* [Problem requirements]
What is the number of lines in the entries that contain "Комарова"? Reply with that number only.

* [Records]

□ □ □ □ □

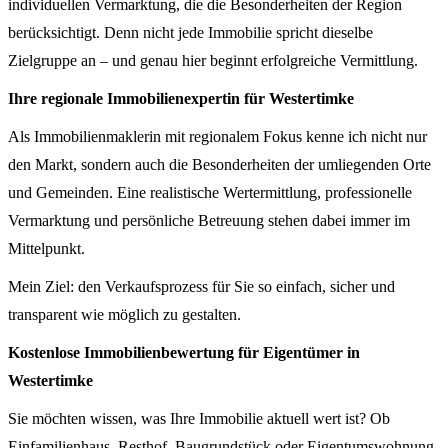
individuellen Vermarktung, die die Besonderheiten der Region
berücksichtigt. Denn nicht jede Immobilie spricht dieselbe
Zielgruppe an – und genau hier beginnt erfolgreiche Vermittlung.
Ihre regionale Immobilienexpertin für Westertimke
Als Immobilienmaklerin mit regionalem Fokus kenne ich nicht nur
den Markt, sondern auch die Besonderheiten der umliegenden Orte
und Gemeinden. Eine realistische Wertermittlung, professionelle
Vermarktung und persönliche Betreuung stehen dabei immer im
Mittelpunkt.
Mein Ziel: den Verkaufsprozess für Sie so einfach, sicher und
transparent wie möglich zu gestalten.
Kostenlose Immobilienbewertung für Eigentümer in
Westertimke
Sie möchten wissen, was Ihre Immobilie aktuell wert ist? Ob
Einfamilienhaus, Resthof, Baugrundstück oder Eigentumswohnung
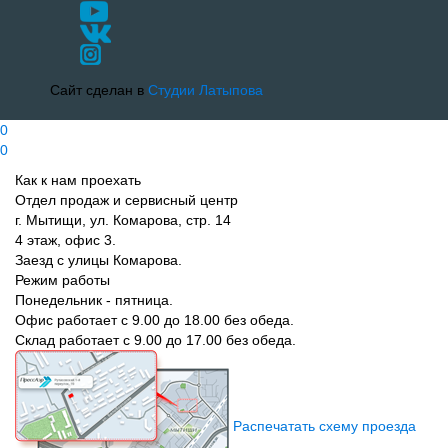
Сайт сделан в
Студии Латыпова
0
0
Как к нам проехать
Отдел продаж и сервисный центр
г. Мытищи, ул. Комарова, стр. 14
4 этаж, офис 3.
Заезд с улицы Комарова.
Режим работы
Понедельник - пятница.
Офис работает с 9.00 до 18.00 без обеда.
Склад работает с 9.00 до 17.00 без обеда.
Распечатать схему проезда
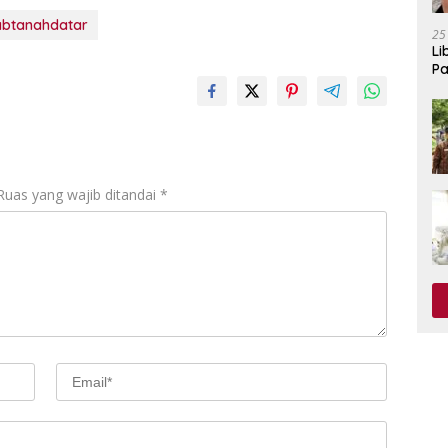
btanahdatar
25
Li
Pa
Ruas yang wajib ditandai
*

□ □ □ □ □

* [Written response]
2